The world was awash in the most extraordinary social documentary images since World War II. The Vietnam war and the civil rights movement were widely shown on the evening news, the daily papers, and magazines.
As a student and anti war activist, these images had a profound effect on me. I also went on to register black voters in the South.
After college I went to London and enrolled at The London School of Film Technique. This was to essentially extend my student deferment from the military.
Upon graduation, I returned to New York City in 1967. I opened a successful commercial photography studio and film company. Our film company was hired by the British Broadcasting Corporation to shoot all their US news and documentary projects for two years.

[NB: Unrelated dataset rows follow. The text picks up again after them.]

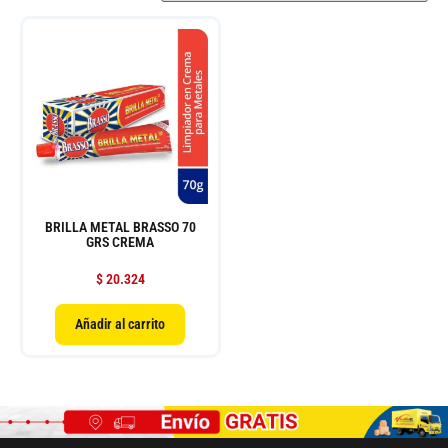
BRILLA METAL BRASSO 70
GRS CREMA
$
20.324
Añadir al carrito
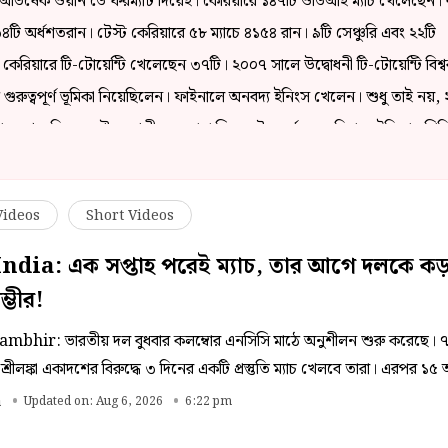
ঁর অভিষেক ওয়ান ডে ফরম্যাট দিয়েই। কেরিয়ারে ১৪৭টি ওডিআই ম্যাচ খেলেছেন
ি অর্ধশতরান। টেস্ট কেরিয়ারে ৫৮ ম্যাচে ৪১৫৪ রান। ৯টি সেঞ্চুরি এবং ২২টি
ক কেরিয়ারে টি-টোয়েন্টি খেলেছেন ৩৭টি। ২০০৭ সালে উদ্বোধনী টি-টোয়েন্টি বিশ্
রে গুরুত্বপূর্ণ ভূমিকা নিয়েছিলেন। ফাইনালে অনবদ্য ইনিংস খেলেন। শুধু তাই নয়,
দান্ত খেলেছিলেন গৌতম গম্ভীর। ঘরোয়া ক্রিকেটেও বর্ণময় কেরিয়ার। ইন্ডিয়ান প্রিম
 চ্যাম্পিয়ন করেছেন কলকাতা নাইট রাইডার্সকে। মেন্টর হিসেবেও কেকেআরকে আই
ক ক্রিকেটে কোচিংয়ের বড় চ্যালেঞ্জ গম্ভীরের।
Videos
Short Videos
dia: এক সপ্তাহ পরেই ম্যাচ, তার আগে দলকে কড়া 
্ভীর!
bhir: ভারতীয় দল বুধবার কলম্বোর এনসিসি মাঠে অনুশীলন শুরু করেছে। 
ত শ্রীলঙ্কা একাদশের বিরুদ্ধে ৩ দিনের একটি প্রস্তুতি ম্যাচ খেলবে তারা। এরপর ১
থম টেস্ট। দ্বিতীয় টেস্টটি শুরু হবে ২৩ আগস্ট, যা চলবে ২৭ আগস্ট পর্যন্ত কলম্ব
a
Updated on: Aug 6, 2026
6:22 pm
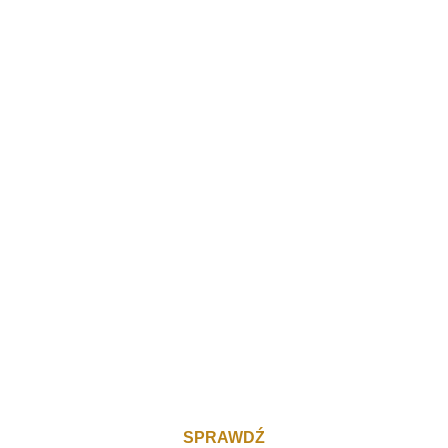
SPRAWDŹ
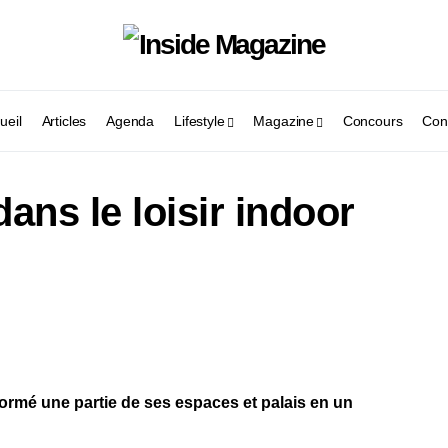
ueil
Articles
Agenda
Lifestyle
Magazine
Concours
Con
ans le loisir indoor
rmé une partie de ses espaces et palais en un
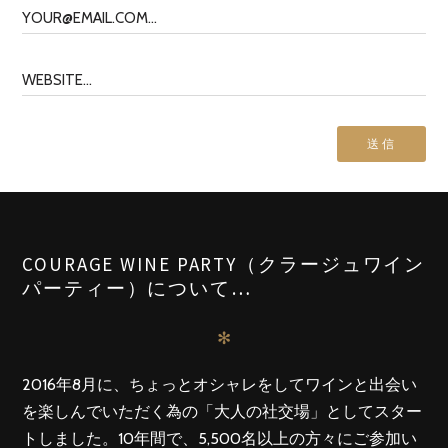
COURAGE WINE PARTY（クラージュワイン
パーティー）について…
✻
2016年8月に、ちょっとオシャレをしてワインと出会い
を楽しんでいただく為の「大人の社交場」としてスター
トしました。10年間で、5,500名以上の方々にご参加い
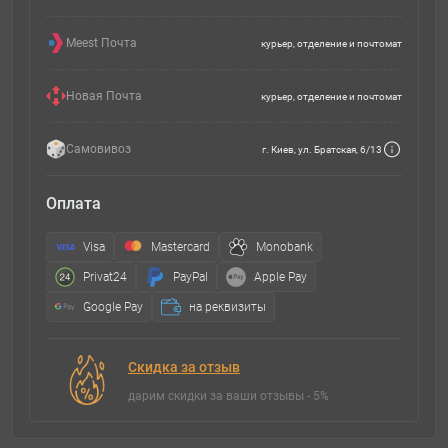
Meest Почта
курьер, отделение и почтомат
Новая Почта
курьер, отделение и почтомат
Самовивоз
г. Киев, ул. Братская, 6/13
Оплата
Visa
Mastercard
Monobank
Privat24
PayPal
Apple Pay
Google Pay
на реквизиты
Скидка за отзыв
дарим скидки за ваши отзывы - 5%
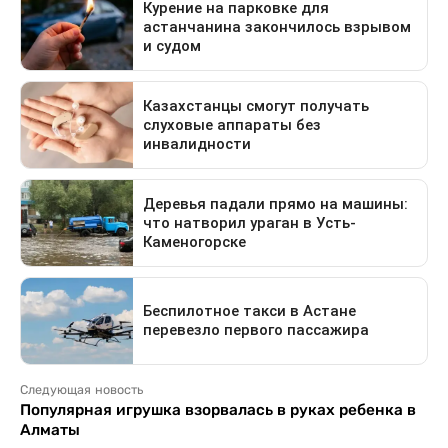
Следующая новость
Популярная игрушка взорвалась в руках ребенка в
Алматы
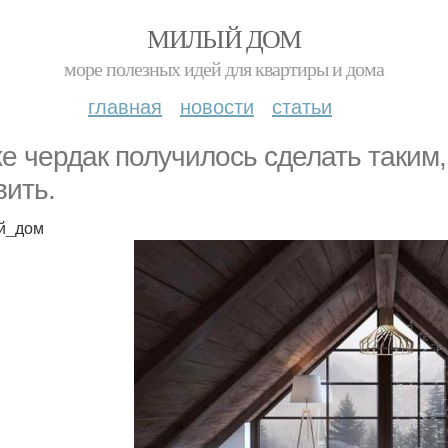
МИЛЫЙ ДОМ
море полезных идей для квартиры и дома
главная
новости
статьи
е чердак получилось сделать таким,
вить.
й_дом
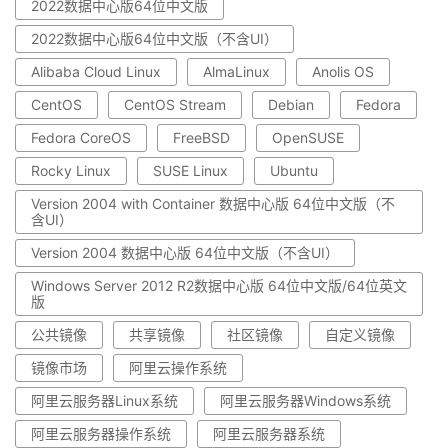
2022数据中心版64位中文版
2022数据中心版64位中文版（不含UI）
Alibaba Cloud Linux
AlmaLinux
Anolis OS
CentOS
CentOS Stream
Debian
Fedora
Fedora CoreOS
FreeBSD
OpenSUSE
Rocky Linux
SUSE Linux
Ubuntu
Version 2004 with Container 数据中心版 64位中文版（不
含UI）
Version 2004 数据中心版 64位中文版（不含UI）
Windows Server 2012 R2数据中心版 64位中文版/64位英文
版
公共镜像
共享镜像
社区镜像
自定义镜像
镜像市场
阿里云操作系统
阿里云服务器Linux系统
阿里云服务器Windows系统
阿里云服务器操作系统
阿里云服务器系统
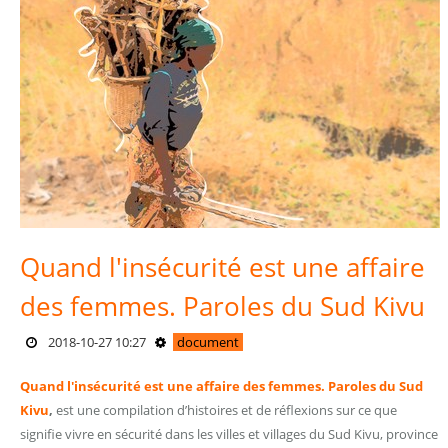
Quand l'insécurité est une affaire
des femmes. Paroles du Sud Kivu
2018-10-27 10:27
document
Quand l'insécurité est une affaire des femmes. Paroles du Sud
Kivu
,
est une compilation d’histoires et de réflexions sur ce que
signifie vivre en sécurité dans les villes et villages du Sud Kivu, province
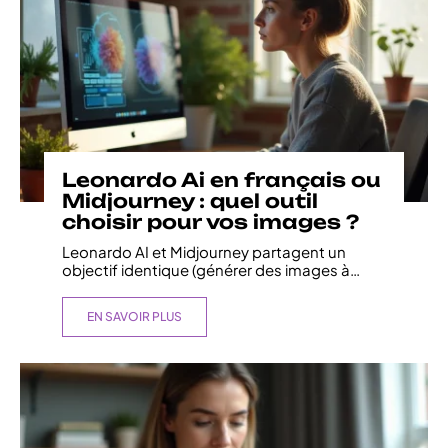
Leonardo Ai en français ou
Midjourney : quel outil
choisir pour vos images ?
Leonardo AI et Midjourney partagent un
objectif identique (générer des images à
…
EN SAVOIR PLUS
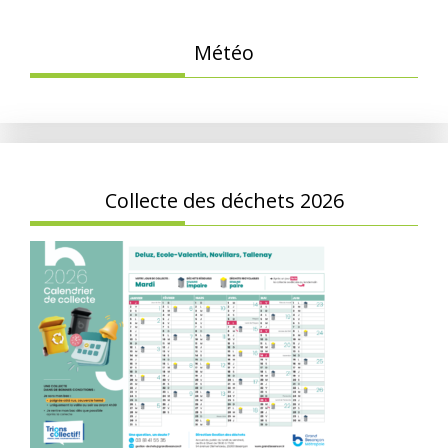
Météo
Collecte des déchets 2026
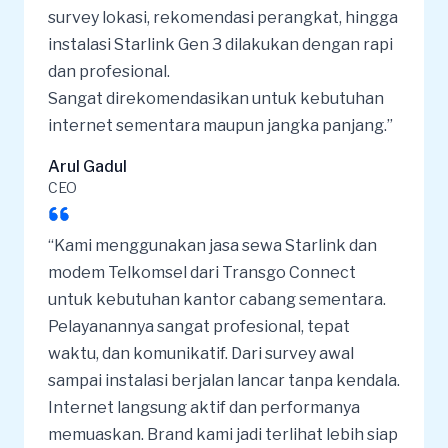
survey lokasi, rekomendasi perangkat, hingga
instalasi Starlink Gen 3 dilakukan dengan rapi
dan profesional.
Sangat direkomendasikan untuk kebutuhan
internet sementara maupun jangka panjang.”
Arul Gadul
CEO
“Kami menggunakan jasa sewa Starlink dan
modem
Telkomsel dari Transgo Connect
untuk kebutuhan kantor cabang sementara.
Pelayanannya sangat profesional, tepat
waktu, dan komunikatif. Dari survey awal
sampai instalasi berjalan lancar tanpa kendala.
Internet langsung aktif dan performanya
memuaskan. Brand kami jadi terlihat lebih siap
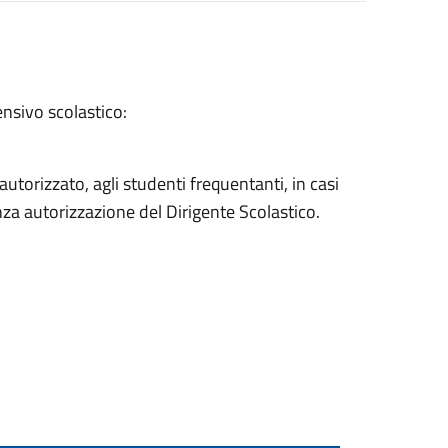
ensivo scolastico:
autorizzato, agli studenti frequentanti, in casi
enza autorizzazione del Dirigente Scolastico.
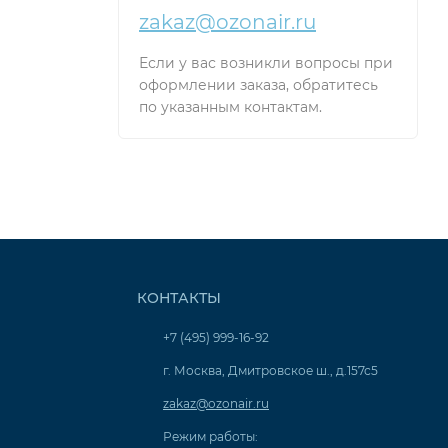
zakaz@ozonair.ru
Если у вас возникли вопросы при
оформлении заказа, обратитесь
по указанным контактам.
КОНТАКТЫ
+7 (495) 999-16-92
г. Москва, Дмитровское ш., д.157с5
zakaz@ozonair.ru
Режим работы:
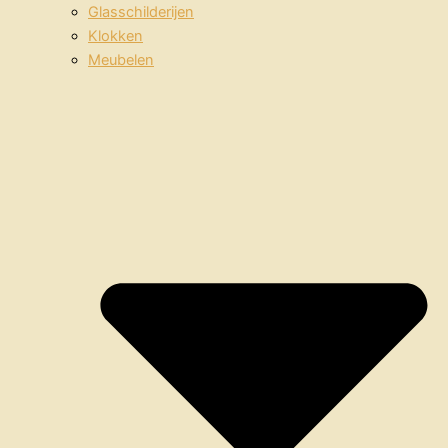
Glasschilderijen
Klokken
Meubelen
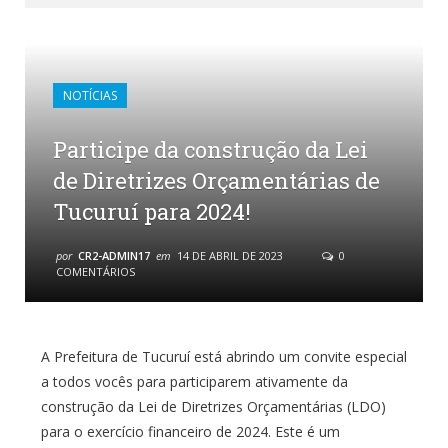
NOTÍCIAS
Participe da construção da Lei
de Diretrizes Orçamentárias de
Tucuruí para 2024!
por
CR2-ADMIN17
em
14 DE ABRIL DE 2023
0
COMENTÁRIOS
A Prefeitura de Tucuruí está abrindo um convite especial
a todos vocês para participarem ativamente da
construção da Lei de Diretrizes Orçamentárias (LDO)
para o exercício financeiro de 2024. Este é um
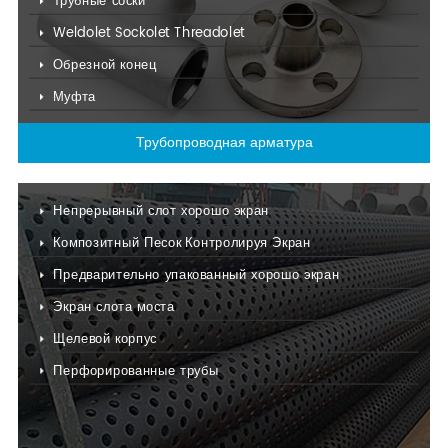
Трубные соски
Weldolet Sockolet Threadolet
Обрезной конец
Муфта
Прокладка
Трубопроводная арматура
Соединения расширения
Собранный фитинг
Непрерывный слот хорошо экран
Композитный Песок Контролируя Экран
Предварительно упакованный хорошо экран
Экран слота моста
Щелевой корпус
Перфорированные трубы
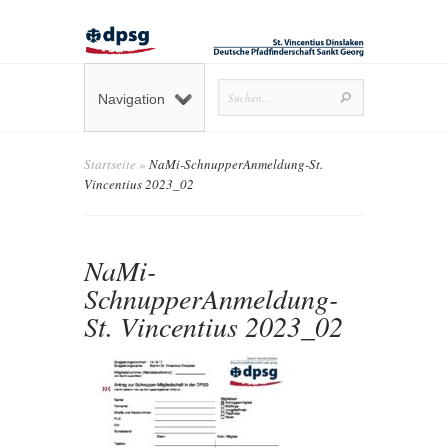
Navigation
Startseite
»
NaMi-SchnupperAnmeldung-St.
Vincentius 2023_02
NaMi-
SchnupperAnmeldung-
St. Vincentius 2023_02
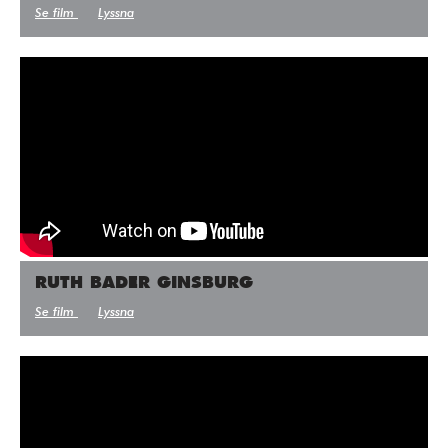
Se film
Lyssna
RUTH BADER GINSBURG
Se film
Lyssna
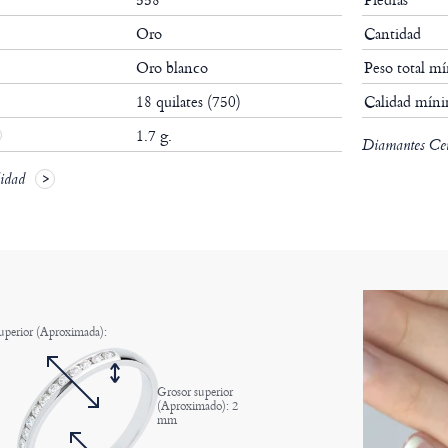
Oro
Cantidad
Oro blanco
Peso total m
18 quilates (750)
Calidad mín
1.7 g.
Diamantes Cert
lidad
uperior (Aproximada):
Grosor superior
(Aproximado): 2
mm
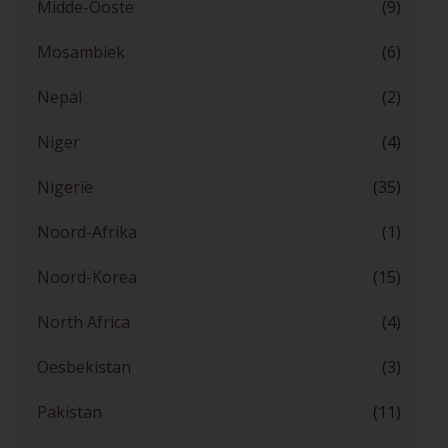
Midde-Ooste
(9)
Mosambiek
(6)
Nepal
(2)
Niger
(4)
Nigerië
(35)
Noord-Afrika
(1)
Noord-Korea
(15)
North Africa
(4)
Oesbekistan
(3)
Pakistan
(11)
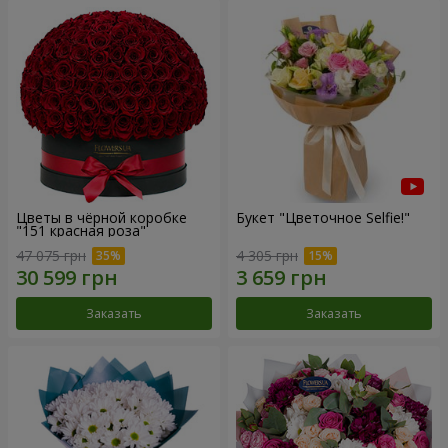
Цветы в чёрной коробке
Букет "Цветочное Selfie!"
"151 красная роза"
47 075 грн
4 305 грн
Заказать
Заказать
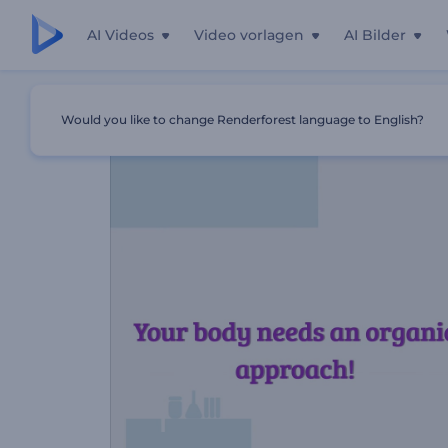
AI Videos
Video vorlagen
AI Bilder
Startseite
Vorlagen
Ernährungsberatung Service Prom
Would you like to change Renderforest language to English?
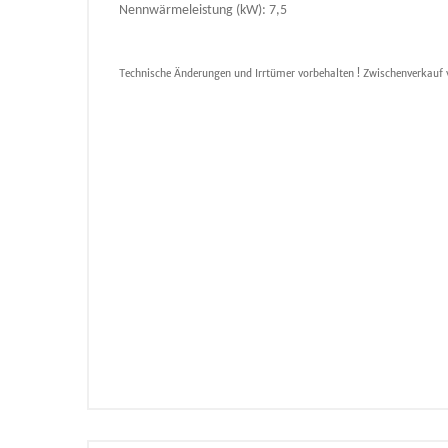
Nennwärmeleistung (kW): 7,5
Technische Änderungen und Irrtümer vorbehalten ! Zwischenverkauf 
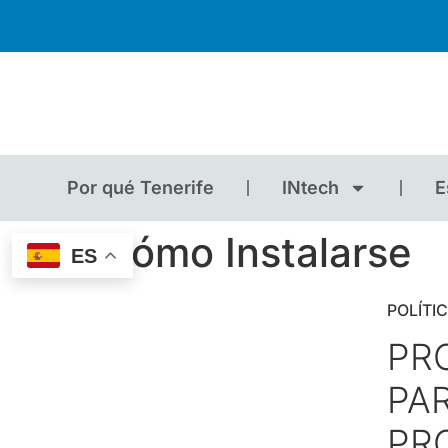
Por qué Tenerife
INtech
E
Cómo Instalarse
ES
POLÍTI
PR
PA
PR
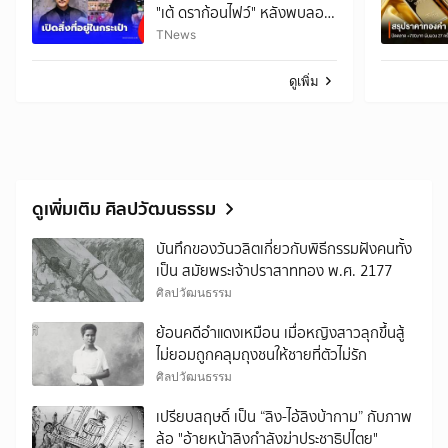
"เต้ ดราก้อนไฟว์" หลังพบลอย
น้ำ
TNews
ดูเพิ่ม
ดูเพิ่มเติม ศิลปวัฒนธรรม
บันทึกของวันวลิตเกี่ยวกับพิธีกรรมฝังคนทั้ง
เป็น สมัยพระเจ้าปราสาททอง พ.ศ. 2177
ศิลปวัฒนธรรม
ย้อนคดีอำแดงเหมือน เมื่อหญิงสาวลุกขึ้นสู้
ไม่ยอมถูกคลุมถุงชนให้ชายที่ตัวไม่รัก
ศิลปวัฒนธรรม
เปรียบสฤษดิ์ เป็น “ลิง-ไอ้ลิงบ้ากาม” กับภาพ
ล้อ "อ้ายหน้าลิงกำลังฆ่าประชาธิปไตย"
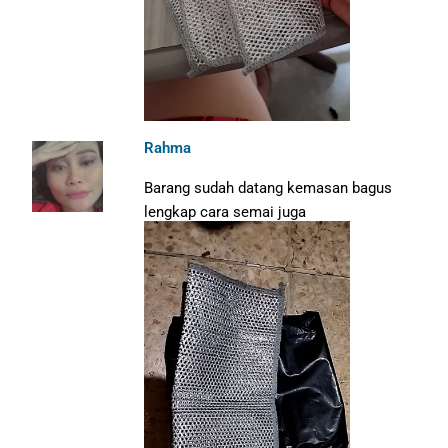
Rahma
Barang sudah datang kemasan bagus
lengkap cara semai juga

We filmed in Harlem the night Martin Luther King was killed.
In 1970, I decided to move to Japan to teach photography and design at an American college based in Hiroshima. In 1971, the world fell into a deep recession. I returned to New Hampshire and built my own house in a rural landscape.
Subsequently, I had a series of jobs that included filmmaking, film editing, graphic design, commercial photography, and finally, running an industrial / B2B advertising agency for forty years. I retired from it in 2020.